BEGIN INFORMATION GIVEN

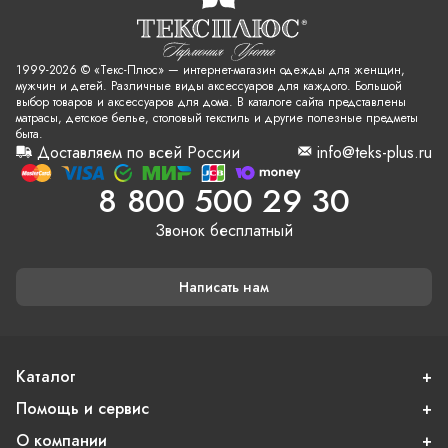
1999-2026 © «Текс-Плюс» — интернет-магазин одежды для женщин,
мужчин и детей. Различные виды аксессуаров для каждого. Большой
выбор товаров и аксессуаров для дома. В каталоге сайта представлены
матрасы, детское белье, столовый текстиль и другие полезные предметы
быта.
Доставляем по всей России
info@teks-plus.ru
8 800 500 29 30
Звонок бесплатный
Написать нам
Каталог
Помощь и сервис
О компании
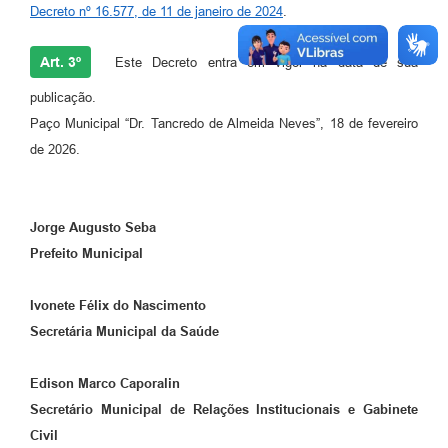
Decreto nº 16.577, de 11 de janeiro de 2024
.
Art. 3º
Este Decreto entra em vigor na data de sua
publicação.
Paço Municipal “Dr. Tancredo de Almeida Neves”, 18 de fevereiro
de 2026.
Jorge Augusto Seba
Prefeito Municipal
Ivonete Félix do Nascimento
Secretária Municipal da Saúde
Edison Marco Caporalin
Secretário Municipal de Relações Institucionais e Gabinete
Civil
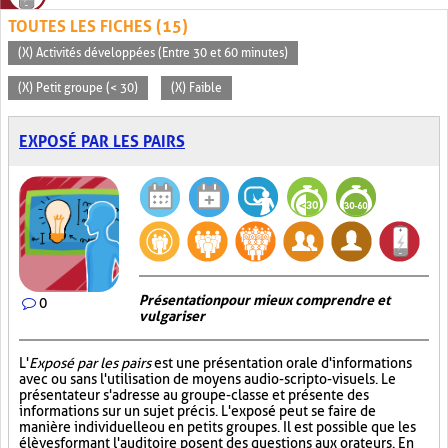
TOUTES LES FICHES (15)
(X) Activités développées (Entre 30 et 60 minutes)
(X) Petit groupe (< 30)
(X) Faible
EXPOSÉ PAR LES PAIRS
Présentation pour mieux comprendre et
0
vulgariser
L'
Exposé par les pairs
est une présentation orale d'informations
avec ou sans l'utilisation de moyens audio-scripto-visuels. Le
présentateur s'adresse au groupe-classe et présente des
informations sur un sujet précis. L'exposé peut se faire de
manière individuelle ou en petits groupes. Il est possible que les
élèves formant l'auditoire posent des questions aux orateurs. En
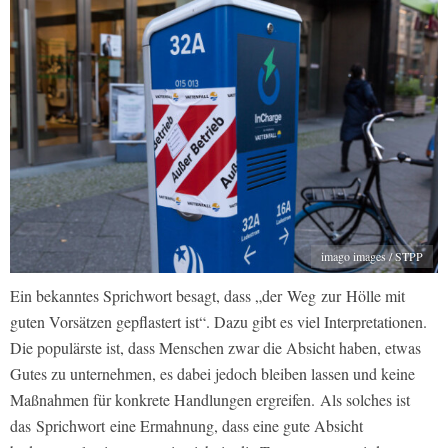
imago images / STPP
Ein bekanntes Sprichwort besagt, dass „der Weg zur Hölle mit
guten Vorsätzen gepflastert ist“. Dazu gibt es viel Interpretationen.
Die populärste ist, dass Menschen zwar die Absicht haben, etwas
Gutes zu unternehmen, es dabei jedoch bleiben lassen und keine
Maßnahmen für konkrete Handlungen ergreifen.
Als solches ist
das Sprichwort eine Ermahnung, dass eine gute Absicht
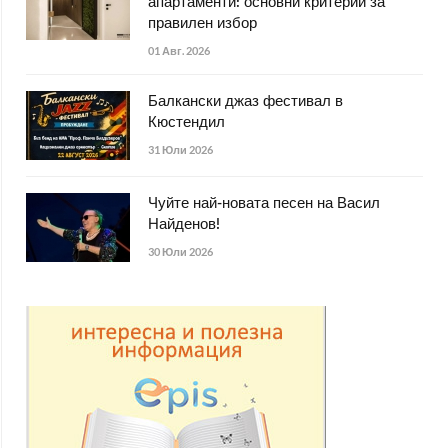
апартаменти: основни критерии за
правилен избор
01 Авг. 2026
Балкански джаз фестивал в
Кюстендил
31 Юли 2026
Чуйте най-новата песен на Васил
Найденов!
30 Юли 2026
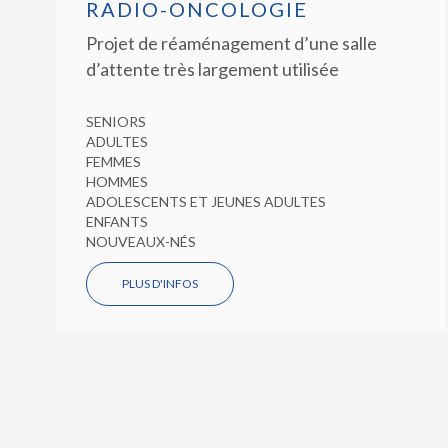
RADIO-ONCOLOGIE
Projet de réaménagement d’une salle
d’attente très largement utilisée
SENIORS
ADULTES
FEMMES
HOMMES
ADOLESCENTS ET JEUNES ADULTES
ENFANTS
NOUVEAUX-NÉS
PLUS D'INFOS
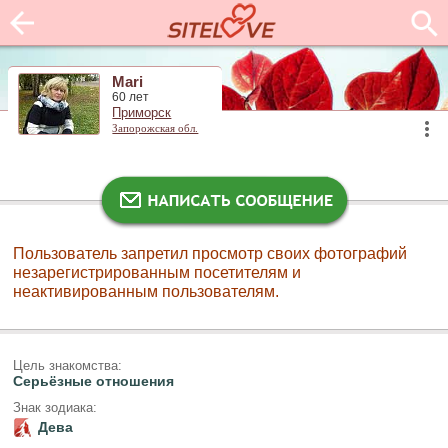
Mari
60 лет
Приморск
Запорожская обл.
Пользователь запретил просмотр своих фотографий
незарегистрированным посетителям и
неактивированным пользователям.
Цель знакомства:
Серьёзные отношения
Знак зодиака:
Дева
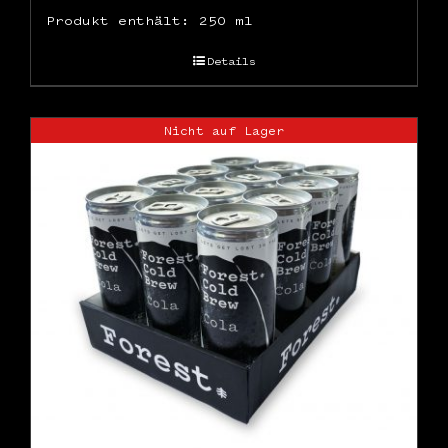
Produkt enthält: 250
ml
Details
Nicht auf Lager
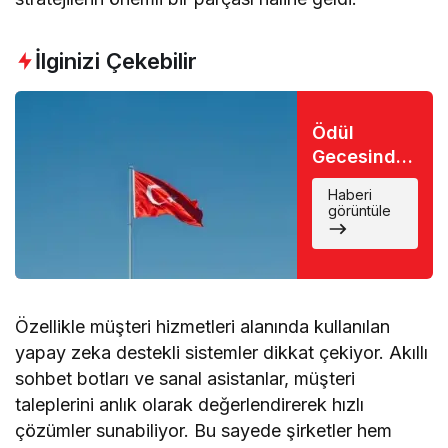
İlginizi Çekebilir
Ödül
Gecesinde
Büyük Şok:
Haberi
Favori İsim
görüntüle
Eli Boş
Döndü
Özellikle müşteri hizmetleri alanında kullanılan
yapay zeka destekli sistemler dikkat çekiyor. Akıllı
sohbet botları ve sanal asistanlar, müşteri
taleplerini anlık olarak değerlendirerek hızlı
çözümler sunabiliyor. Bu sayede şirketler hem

END INFORMATION GIVEN
BEGIN INFORMATION GIVEN

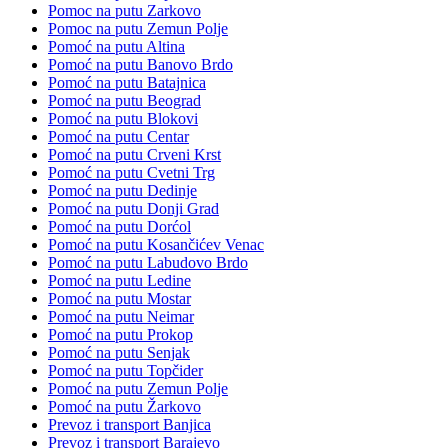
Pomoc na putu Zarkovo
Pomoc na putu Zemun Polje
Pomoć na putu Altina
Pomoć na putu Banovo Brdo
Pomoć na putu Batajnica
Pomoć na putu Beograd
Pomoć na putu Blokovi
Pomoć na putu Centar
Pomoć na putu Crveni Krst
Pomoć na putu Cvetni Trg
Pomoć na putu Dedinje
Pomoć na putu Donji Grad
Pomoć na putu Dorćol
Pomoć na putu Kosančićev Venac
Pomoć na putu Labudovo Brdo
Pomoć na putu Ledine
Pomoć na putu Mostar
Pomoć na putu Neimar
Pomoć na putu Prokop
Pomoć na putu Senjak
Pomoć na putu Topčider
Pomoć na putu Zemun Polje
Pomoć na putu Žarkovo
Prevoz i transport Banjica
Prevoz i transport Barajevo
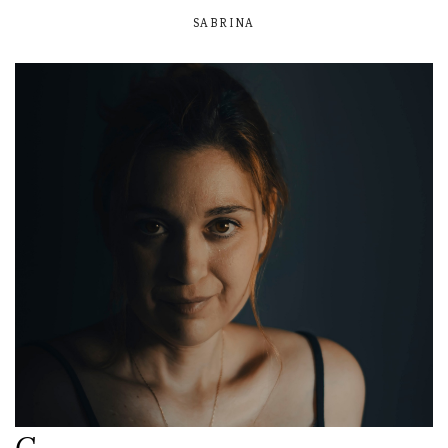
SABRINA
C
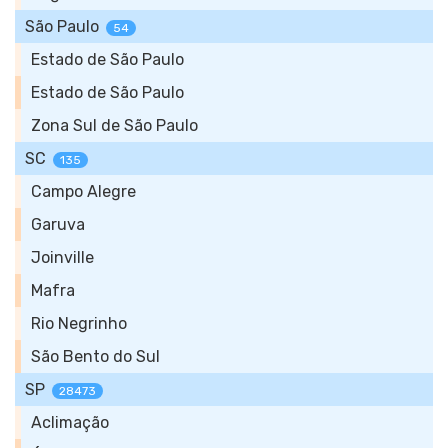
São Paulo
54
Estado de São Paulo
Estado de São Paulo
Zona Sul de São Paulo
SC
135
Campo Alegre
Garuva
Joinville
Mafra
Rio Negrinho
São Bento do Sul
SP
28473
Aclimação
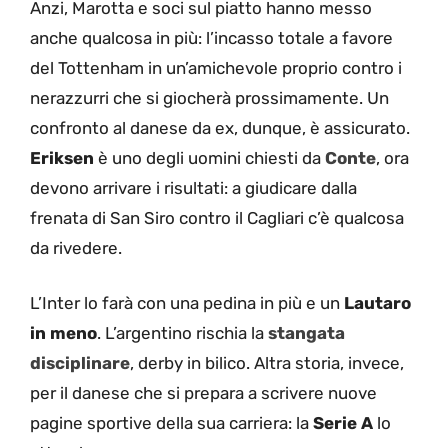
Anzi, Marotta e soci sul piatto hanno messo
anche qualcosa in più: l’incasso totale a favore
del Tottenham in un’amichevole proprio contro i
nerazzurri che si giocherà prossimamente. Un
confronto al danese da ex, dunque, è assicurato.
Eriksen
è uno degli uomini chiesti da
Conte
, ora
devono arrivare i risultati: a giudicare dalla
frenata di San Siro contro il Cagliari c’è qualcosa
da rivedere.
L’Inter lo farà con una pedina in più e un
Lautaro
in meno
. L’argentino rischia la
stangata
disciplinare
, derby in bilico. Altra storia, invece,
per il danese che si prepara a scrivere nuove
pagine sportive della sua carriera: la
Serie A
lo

END INFORMATION GIVEN
BEGIN INFORMATION GIVEN

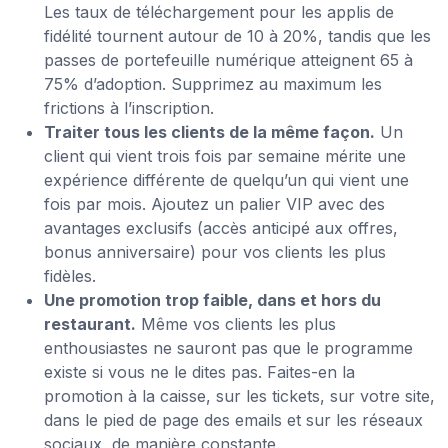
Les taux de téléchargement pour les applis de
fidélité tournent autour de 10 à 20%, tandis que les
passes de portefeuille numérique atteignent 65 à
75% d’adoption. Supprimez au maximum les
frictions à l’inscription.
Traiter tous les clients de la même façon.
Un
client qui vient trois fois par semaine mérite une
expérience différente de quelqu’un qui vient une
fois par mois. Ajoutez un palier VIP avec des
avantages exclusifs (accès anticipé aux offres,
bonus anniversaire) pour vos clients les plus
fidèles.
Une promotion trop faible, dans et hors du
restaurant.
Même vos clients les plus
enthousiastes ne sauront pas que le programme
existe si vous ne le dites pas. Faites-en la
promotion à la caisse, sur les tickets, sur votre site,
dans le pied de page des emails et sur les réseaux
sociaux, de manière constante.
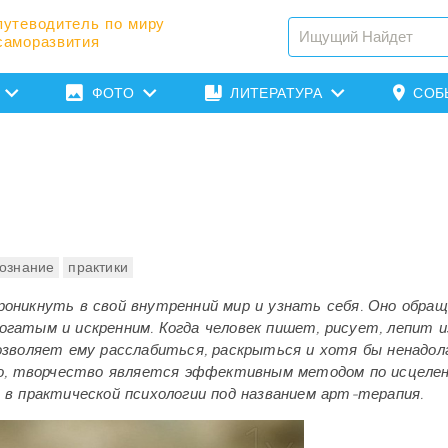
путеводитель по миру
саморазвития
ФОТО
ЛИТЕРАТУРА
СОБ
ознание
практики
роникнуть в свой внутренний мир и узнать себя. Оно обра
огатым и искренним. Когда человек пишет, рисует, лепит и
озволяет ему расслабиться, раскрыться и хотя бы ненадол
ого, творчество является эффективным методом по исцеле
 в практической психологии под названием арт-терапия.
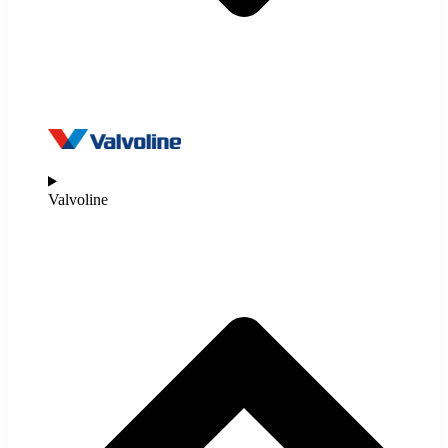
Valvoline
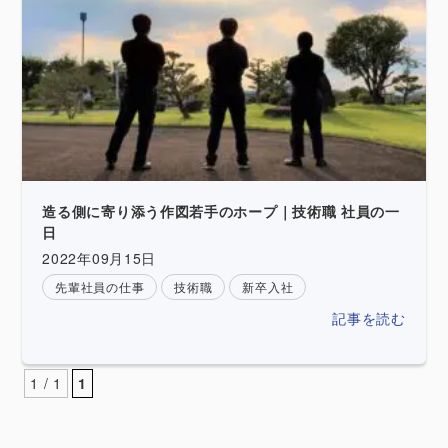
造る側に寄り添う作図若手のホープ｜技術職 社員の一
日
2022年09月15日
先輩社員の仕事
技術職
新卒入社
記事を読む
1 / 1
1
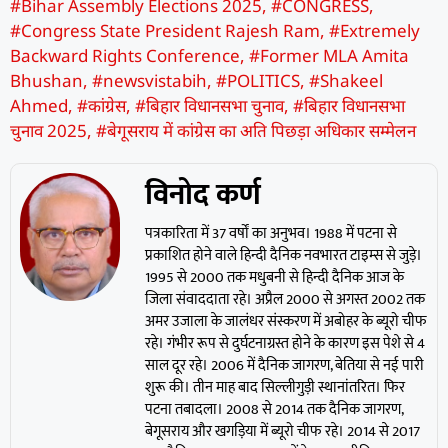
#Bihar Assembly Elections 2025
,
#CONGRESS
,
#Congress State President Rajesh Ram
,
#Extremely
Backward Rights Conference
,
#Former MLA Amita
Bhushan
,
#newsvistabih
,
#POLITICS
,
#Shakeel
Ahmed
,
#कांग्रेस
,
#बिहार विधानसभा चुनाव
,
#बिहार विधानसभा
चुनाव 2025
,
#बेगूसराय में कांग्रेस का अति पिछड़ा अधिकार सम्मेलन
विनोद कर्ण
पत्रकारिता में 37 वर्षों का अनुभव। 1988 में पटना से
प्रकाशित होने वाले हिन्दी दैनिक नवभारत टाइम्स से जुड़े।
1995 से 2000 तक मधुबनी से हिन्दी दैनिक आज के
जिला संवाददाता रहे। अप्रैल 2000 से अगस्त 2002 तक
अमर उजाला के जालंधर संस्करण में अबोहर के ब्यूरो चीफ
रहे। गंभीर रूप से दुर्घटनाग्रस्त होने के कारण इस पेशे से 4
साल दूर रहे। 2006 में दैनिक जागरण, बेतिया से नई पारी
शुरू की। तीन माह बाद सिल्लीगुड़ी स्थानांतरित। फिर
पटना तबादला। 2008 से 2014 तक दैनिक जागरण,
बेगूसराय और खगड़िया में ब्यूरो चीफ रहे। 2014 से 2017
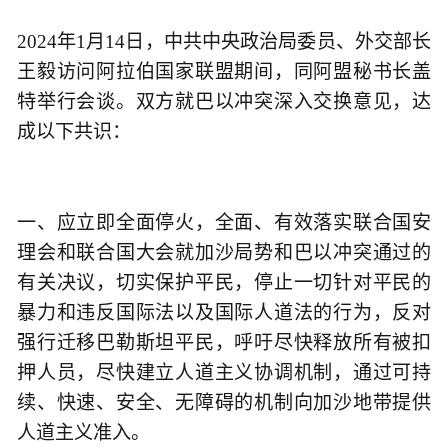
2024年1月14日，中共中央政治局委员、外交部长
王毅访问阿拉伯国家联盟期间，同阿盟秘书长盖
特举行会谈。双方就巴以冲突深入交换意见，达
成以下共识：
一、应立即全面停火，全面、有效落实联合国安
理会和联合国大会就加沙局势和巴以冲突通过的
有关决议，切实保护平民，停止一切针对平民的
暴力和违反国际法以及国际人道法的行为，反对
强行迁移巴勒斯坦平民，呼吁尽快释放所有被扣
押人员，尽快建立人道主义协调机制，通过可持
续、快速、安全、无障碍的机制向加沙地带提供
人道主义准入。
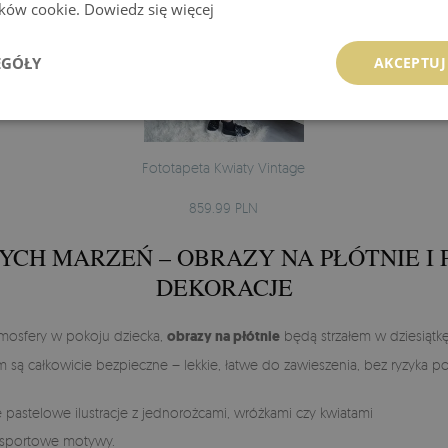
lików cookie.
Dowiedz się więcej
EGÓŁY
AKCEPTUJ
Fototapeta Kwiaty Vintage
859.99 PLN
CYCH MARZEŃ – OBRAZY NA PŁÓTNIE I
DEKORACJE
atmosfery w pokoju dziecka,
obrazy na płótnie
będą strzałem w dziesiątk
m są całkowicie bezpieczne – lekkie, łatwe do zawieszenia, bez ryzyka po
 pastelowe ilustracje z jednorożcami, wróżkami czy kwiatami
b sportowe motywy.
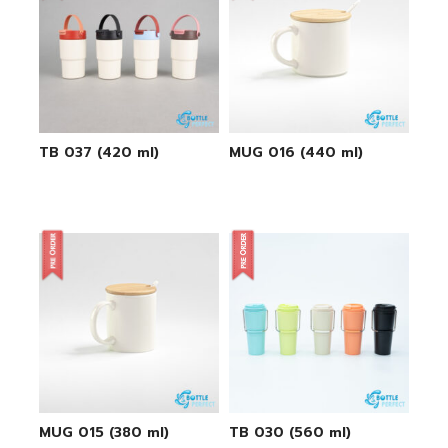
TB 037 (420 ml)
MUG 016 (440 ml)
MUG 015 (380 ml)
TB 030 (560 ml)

END INFORMATION GIVEN

Only lines that contain the string "transport" count; pick each one out of the records and copy it.

Prevoz i transport Banjica
Prevoz i transport Barajevo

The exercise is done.